FIELD OF THE INVENTION

The present invention relates to an external fixator for assisting healing of a fracture in a bone.

BACKGROUND OF THE INVENTION

Fracture of the distal end of the radius bone near the wrist is a relatively common injury. This injury is often referred to as a Colles fracture. A simple Colles fracture can be treated by merely realigning and immobilizing the fracture. More complex fractures may require the use of orthopedic devices to realign and reduce the fracture.
If wrist joint surfaces are damaged and not correctly realigned, the fracture may heal with an uneven joint surface, which can lead to accelerated wear and subsequent degenerative changes.
There are many methods used to realign or reduce fractures, such as a Colles fracture.

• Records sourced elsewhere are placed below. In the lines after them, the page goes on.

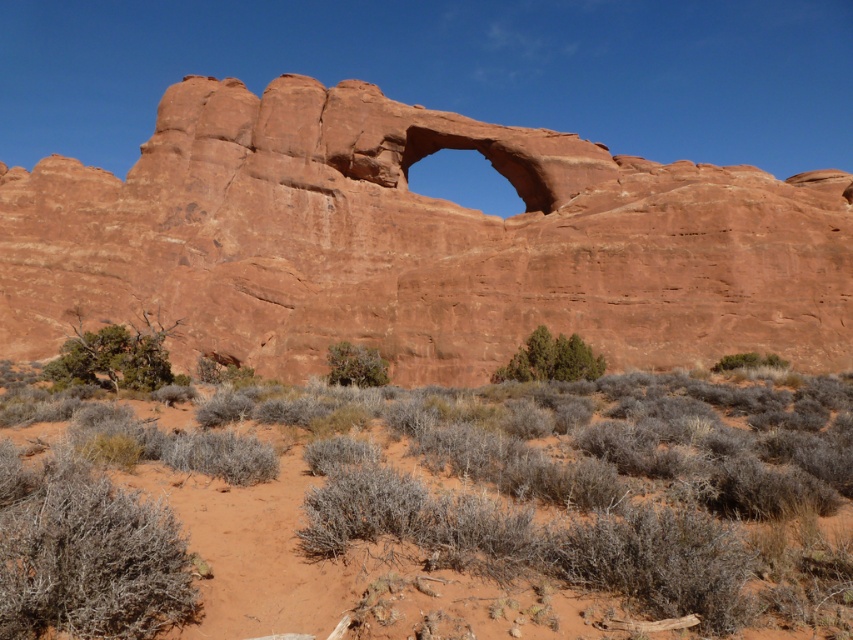 Can you confirm if green leafy shrub at lower left is positioned above green leafy shrub at center?

Yes, green leafy shrub at lower left is above green leafy shrub at center.

Which is below, green leafy shrub at lower left or green leafy shrub at center?

Positioned lower is green leafy shrub at center.

The image size is (853, 640). What do you see at coordinates (112, 358) in the screenshot? I see `green leafy shrub at lower left` at bounding box center [112, 358].

Locate an element on the screen. Image resolution: width=853 pixels, height=640 pixels. green leafy shrub at lower left is located at coordinates (112, 358).

Is rustic sandstone arch at center closer to camera compared to green shrub at center?

No, it is not.

Can you confirm if rustic sandstone arch at center is positioned to the right of green shrub at center?

In fact, rustic sandstone arch at center is to the left of green shrub at center.

Measure the distance between rustic sandstone arch at center and camera.

rustic sandstone arch at center and camera are 52.83 meters apart.

Locate an element on the screen. The width and height of the screenshot is (853, 640). rustic sandstone arch at center is located at coordinates (416, 243).

Who is more forward, (x=332, y=368) or (x=740, y=365)?

Point (x=740, y=365) is more forward.

Where is `green shrub at center`? green shrub at center is located at coordinates (355, 365).

Find the location of a particular element. green shrub at center is located at coordinates (355, 365).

One such method is ligamentotaxis. Ligamentotaxis relies on the attachment of ligaments, periosteum and other soft tissue attachments to the bone fracture fragments. By placing these soft tissue connections under tension the fracture is realigned or reduced.
Similarly, there are many methods of holding a reduced fracture in place after it has been realigned. One such method is external fixation, in which a device—usually comprising pins, rods, screws and/or other metal components—is attached percutaneously to pieces of bone, such that the device bridges the fracture. This type of device is commonly known as an external fixator.
In some cases of a Colles fracture, the external fixator is attached to the radius bone proximal to the fracture and to the metacarpal bones in the hand distal to the fracture. In this way, the fracture and the wrist joint are held in a fixed position during the healing process. However, fixing a joint in position can lead to increased stiffness of the joint and is undesirable.
Alternatively, an external fixator can be arranged such that the pins are inserted into the distal fragments of, for example, the fractured radius bone. This is a more desirable solution since mobility of the joint can be maintained during the healing process. However, when the distal fragments are small it can be difficult to hold the fracture in alignment by externally placed pins. This is particularly so when only one or two pins can be applied to hold the distal fragments in place and there are constraints on the direction in which they can be applied.

SUMMARY OF THE INVENTION

According to a first aspect of the present invention, there is provided an external fixator for assisting healing of a fracture in a bone, the external fixator comprising:

- a securing portion that defines a void; and
- an elongate bracket portion extending from the securing portion, the bracket portion arranged to engage one or more first percutaneous bone fasteners locatable in the bone on a first side of the fracture;
- whereby, in use, one or more second percutaneous bone fasteners are located in the bone on a second side of the fracture such that the second fasteners extend into the void of the securing portion, and the void can be filled with a cement compound to secure the second bone fasteners in place with respect to the securing portion.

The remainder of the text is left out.